The interface between the NBD and substrate-binding domain (SBD) represents another targetable region. In V. vulnificus HscA, this interdomain interface includes a unique cluster of charged residues (Arg151, Glu152, Asp333) that participate in salt bridges stabilizing the domain interaction in the ATP-bound state. Peptide mimetics designed to disrupt this interface have shown promise in reducing chaperone activity with IC₅₀ values of 5-12 μM.

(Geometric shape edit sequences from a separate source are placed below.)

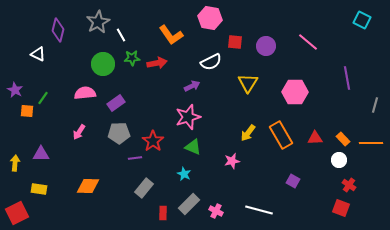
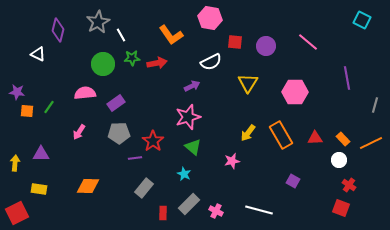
purple star at (15, 90): moved 2 px right, 2 px down; rotated 21 degrees counterclockwise
green line at (43, 98): moved 6 px right, 9 px down
orange line at (371, 143): rotated 25 degrees counterclockwise
green triangle at (193, 147): rotated 18 degrees clockwise
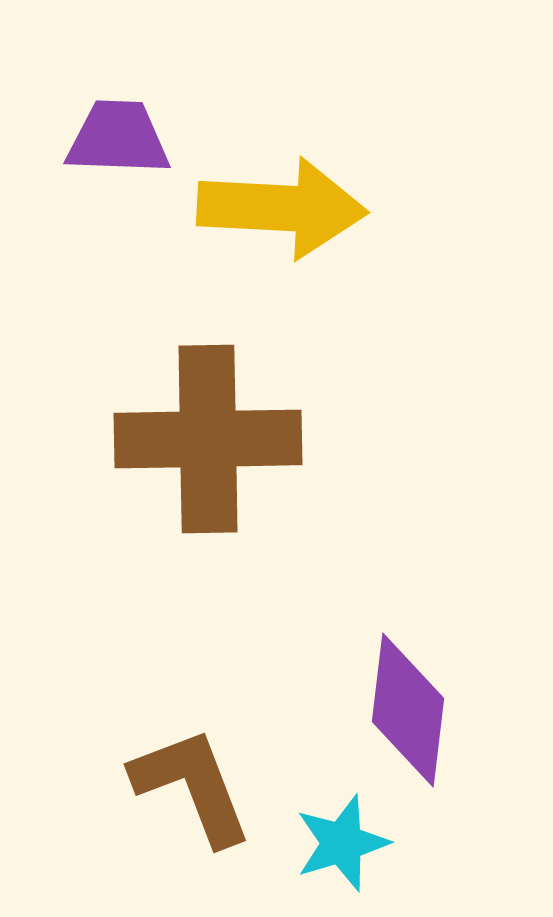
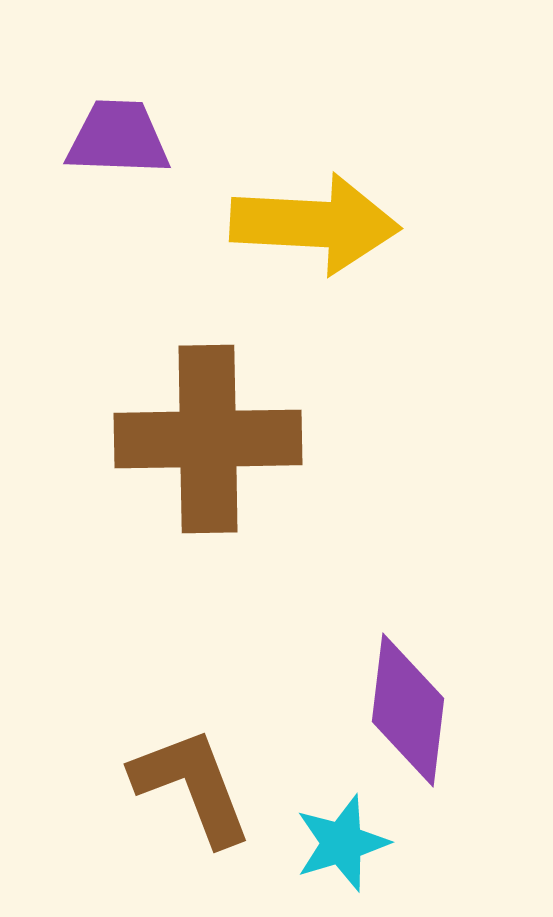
yellow arrow: moved 33 px right, 16 px down
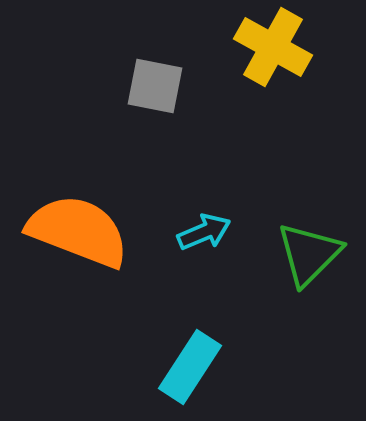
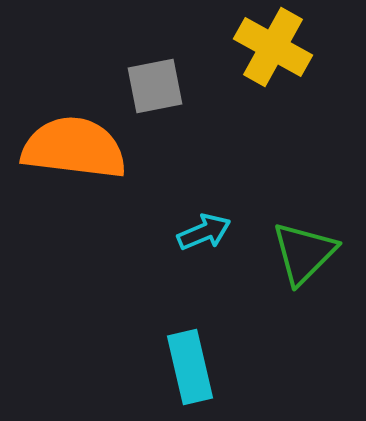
gray square: rotated 22 degrees counterclockwise
orange semicircle: moved 4 px left, 83 px up; rotated 14 degrees counterclockwise
green triangle: moved 5 px left, 1 px up
cyan rectangle: rotated 46 degrees counterclockwise
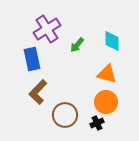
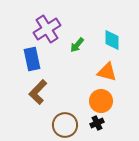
cyan diamond: moved 1 px up
orange triangle: moved 2 px up
orange circle: moved 5 px left, 1 px up
brown circle: moved 10 px down
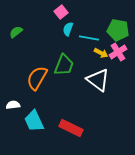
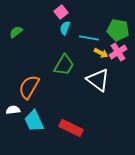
cyan semicircle: moved 3 px left, 1 px up
green trapezoid: rotated 10 degrees clockwise
orange semicircle: moved 8 px left, 9 px down
white semicircle: moved 5 px down
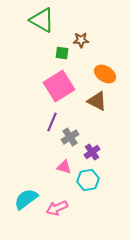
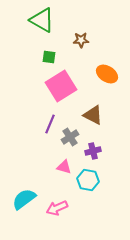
green square: moved 13 px left, 4 px down
orange ellipse: moved 2 px right
pink square: moved 2 px right
brown triangle: moved 4 px left, 14 px down
purple line: moved 2 px left, 2 px down
purple cross: moved 1 px right, 1 px up; rotated 21 degrees clockwise
cyan hexagon: rotated 20 degrees clockwise
cyan semicircle: moved 2 px left
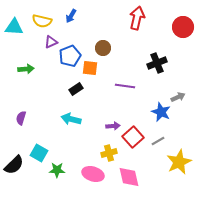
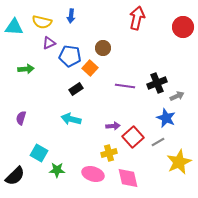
blue arrow: rotated 24 degrees counterclockwise
yellow semicircle: moved 1 px down
purple triangle: moved 2 px left, 1 px down
blue pentagon: rotated 30 degrees clockwise
black cross: moved 20 px down
orange square: rotated 35 degrees clockwise
gray arrow: moved 1 px left, 1 px up
blue star: moved 5 px right, 6 px down
gray line: moved 1 px down
black semicircle: moved 1 px right, 11 px down
pink diamond: moved 1 px left, 1 px down
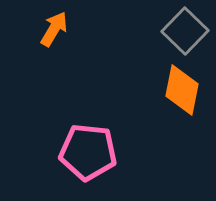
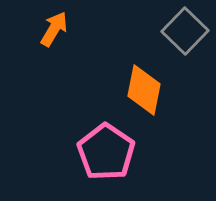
orange diamond: moved 38 px left
pink pentagon: moved 18 px right; rotated 28 degrees clockwise
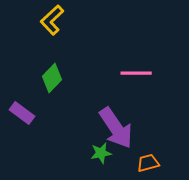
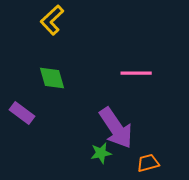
green diamond: rotated 60 degrees counterclockwise
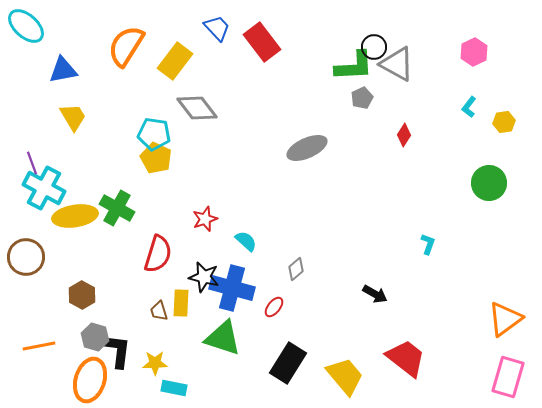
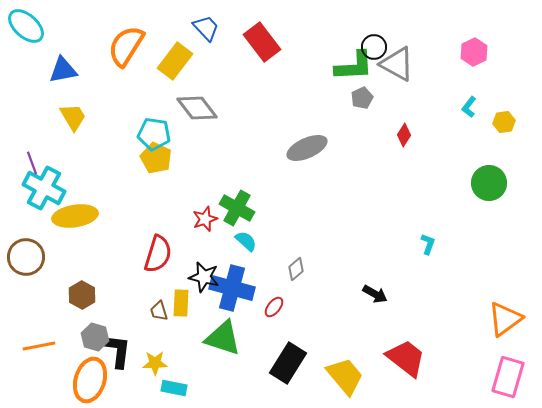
blue trapezoid at (217, 28): moved 11 px left
green cross at (117, 208): moved 120 px right
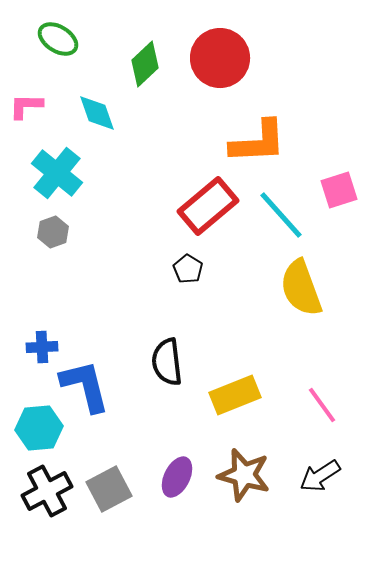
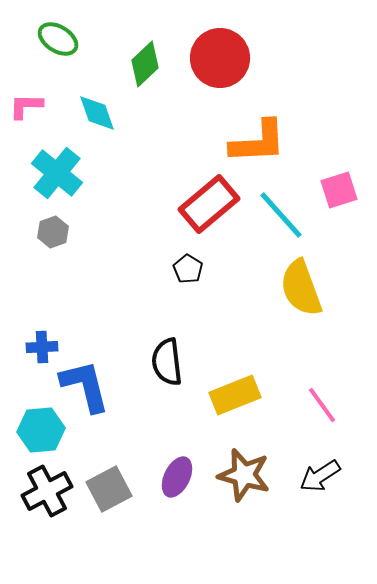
red rectangle: moved 1 px right, 2 px up
cyan hexagon: moved 2 px right, 2 px down
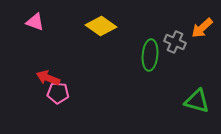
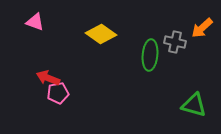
yellow diamond: moved 8 px down
gray cross: rotated 10 degrees counterclockwise
pink pentagon: rotated 15 degrees counterclockwise
green triangle: moved 3 px left, 4 px down
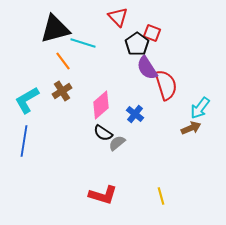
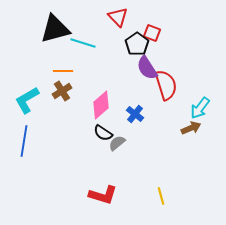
orange line: moved 10 px down; rotated 54 degrees counterclockwise
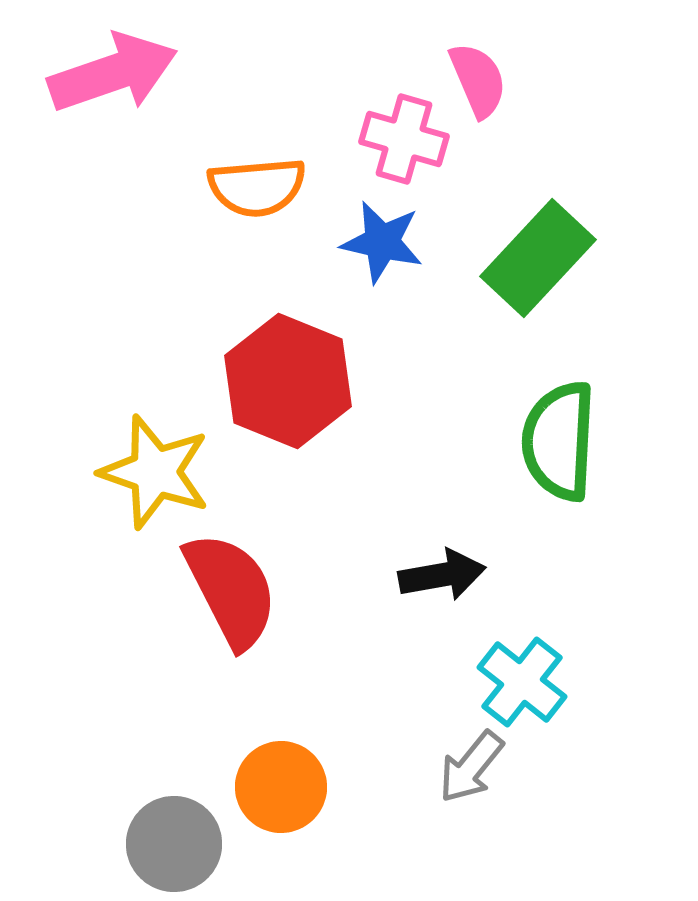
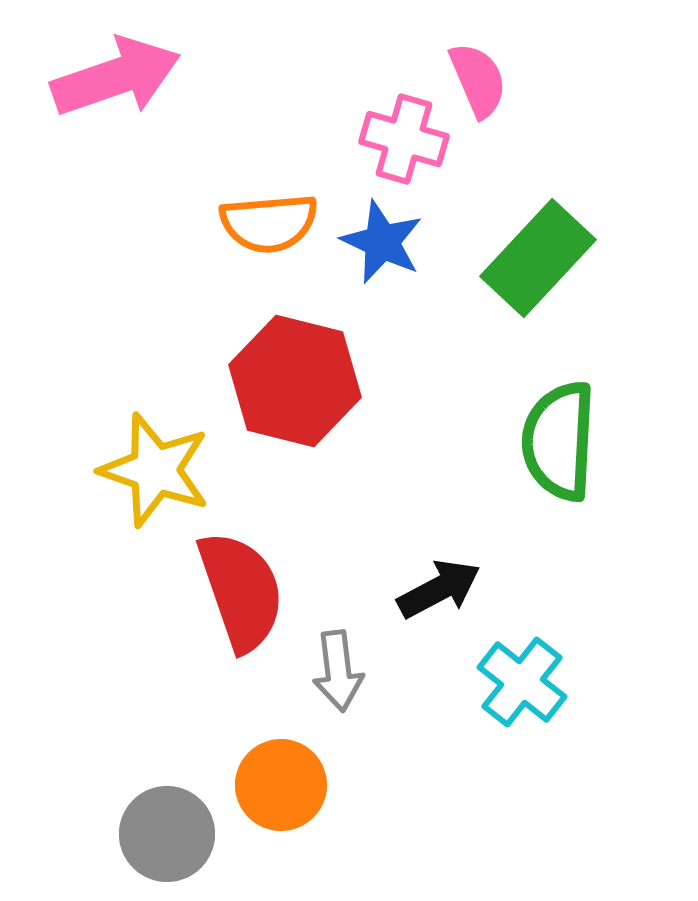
pink arrow: moved 3 px right, 4 px down
orange semicircle: moved 12 px right, 36 px down
blue star: rotated 12 degrees clockwise
red hexagon: moved 7 px right; rotated 8 degrees counterclockwise
yellow star: moved 2 px up
black arrow: moved 3 px left, 14 px down; rotated 18 degrees counterclockwise
red semicircle: moved 10 px right, 1 px down; rotated 8 degrees clockwise
gray arrow: moved 133 px left, 96 px up; rotated 46 degrees counterclockwise
orange circle: moved 2 px up
gray circle: moved 7 px left, 10 px up
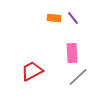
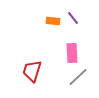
orange rectangle: moved 1 px left, 3 px down
red trapezoid: rotated 45 degrees counterclockwise
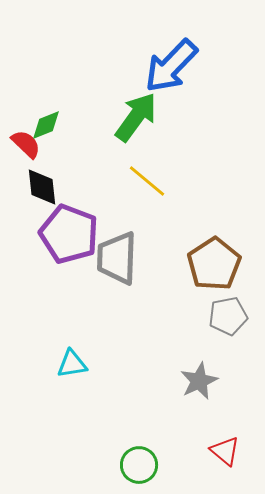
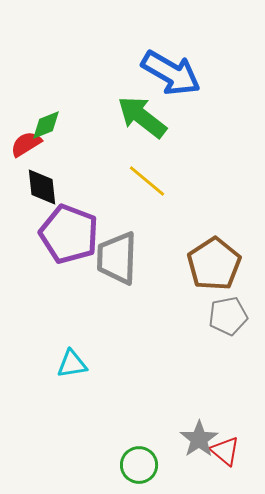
blue arrow: moved 7 px down; rotated 104 degrees counterclockwise
green arrow: moved 6 px right; rotated 88 degrees counterclockwise
red semicircle: rotated 76 degrees counterclockwise
gray star: moved 58 px down; rotated 9 degrees counterclockwise
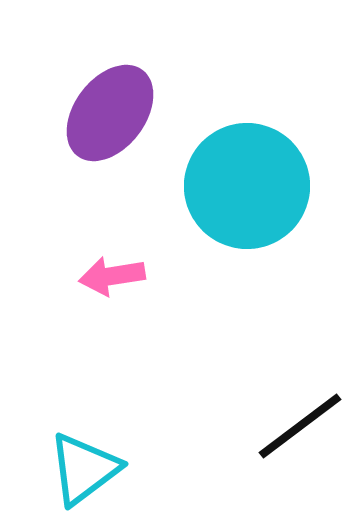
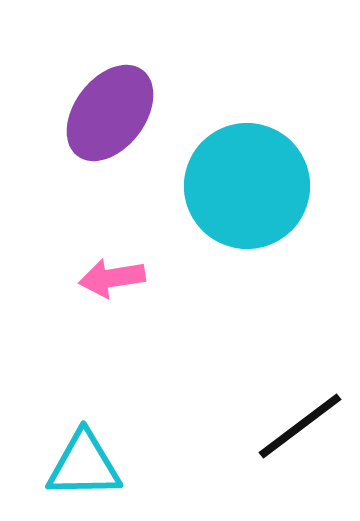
pink arrow: moved 2 px down
cyan triangle: moved 4 px up; rotated 36 degrees clockwise
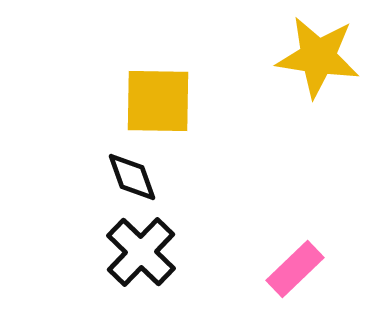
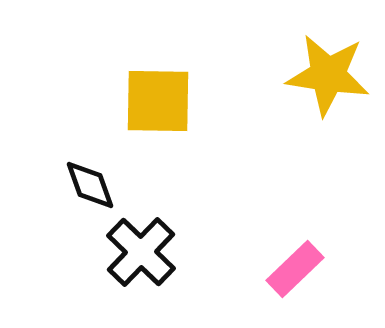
yellow star: moved 10 px right, 18 px down
black diamond: moved 42 px left, 8 px down
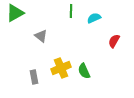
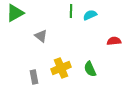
cyan semicircle: moved 4 px left, 3 px up
red semicircle: rotated 56 degrees clockwise
green semicircle: moved 6 px right, 2 px up
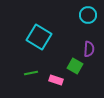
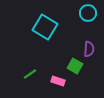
cyan circle: moved 2 px up
cyan square: moved 6 px right, 10 px up
green line: moved 1 px left, 1 px down; rotated 24 degrees counterclockwise
pink rectangle: moved 2 px right, 1 px down
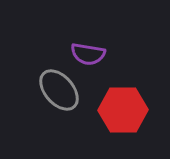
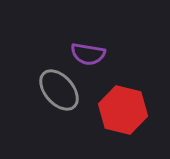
red hexagon: rotated 15 degrees clockwise
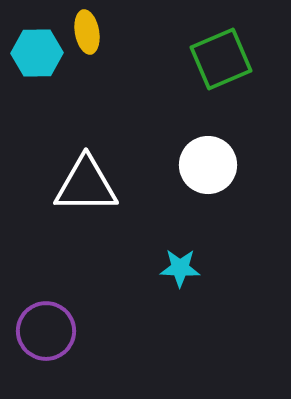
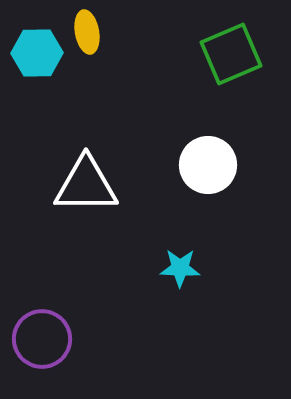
green square: moved 10 px right, 5 px up
purple circle: moved 4 px left, 8 px down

The substrate-binding groove within the SBD contains a distinctive hydrophobic patch flanked by acidic residues that differs in spatial arrangement from human Hsp70s. Structure-based virtual screening efforts focusing on this region have identified several chemical scaffolds, particularly derivatives of benzimidazole and indole, that bind selectively to this region.

Most promising for selective targeting is a small allosteric pocket unique to bacterial HscA proteins, located between subdomains IA and IB of the NBD. This pocket is expanded in V. vulnificus HscA compared to other bacterial homologs due to a two-amino acid insertion (Gly104-Ala105), creating additional space for small molecule binding. Compounds targeting this site disrupt the conformational changes necessary for ATPase activity without directly competing with ATP binding .

How does genetic variation in hscA correlate with virulence differences among clinical and environmental Vibrio vulnificus strains?

Genetic variation in the hscA gene demonstrates significant correlation with virulence differences between clinical and environmental Vibrio vulnificus strains. Comprehensive genomic analysis of 81 clinical and 171 environmental isolates has revealed distinct polymorphism patterns with functional implications for pathogenesis.

Sequence comparison of the hscA gene across these isolates identified two predominant genotypes that correlate with clinical (C-type) and environmental (E-type) origins. The C-type hscA variant contains 23 single nucleotide polymorphisms (SNPs) compared to the E-type, resulting in 12 amino acid substitutions. These substitutions are non-randomly distributed, with 8 of 12 occurring in the substrate-binding domain, suggesting adaptation to different substrate profiles. Notably, clinical isolates show 95% conservation of the C-type variant, while environmental isolates display greater heterogeneity, with approximately 77% harboring the E-type variant .

Functional characterization of these variants reveals significant differences in chaperone activity and substrate specificity. The C-type HscA protein demonstrates 2.3-fold higher ATPase activity and enhanced thermal stability (Tm increased by 4.2°C) compared to the E-type variant. Furthermore, C-type HscA shows significantly higher affinity for iron acquisition proteins, particularly the heme receptor HupA, with binding constants (Kd) approximately 5-fold lower than the E-type variant.

In mouse infection models, isogenic strains differing only in their hscA variant (C-type versus E-type) show marked virulence differences, with the C-type associated with 50-fold lower LD₅₀ values. Additionally, C-type variants correlate strongly with other virulence markers, including clinical-type 16S rRNA alleles (vcgC) and pilF polymorphisms, with concordance rates of approximately 80% .

Phylogenetic analysis suggests that the C-type hscA variant likely evolved through selective pressure during human infections, with variants demonstrating enhanced ability to stabilize virulence factors under host conditions. This genetic variation in hscA represents a valuable marker for assessing the pathogenic potential of environmental V. vulnificus isolates and understanding the molecular basis of virulence adaptation.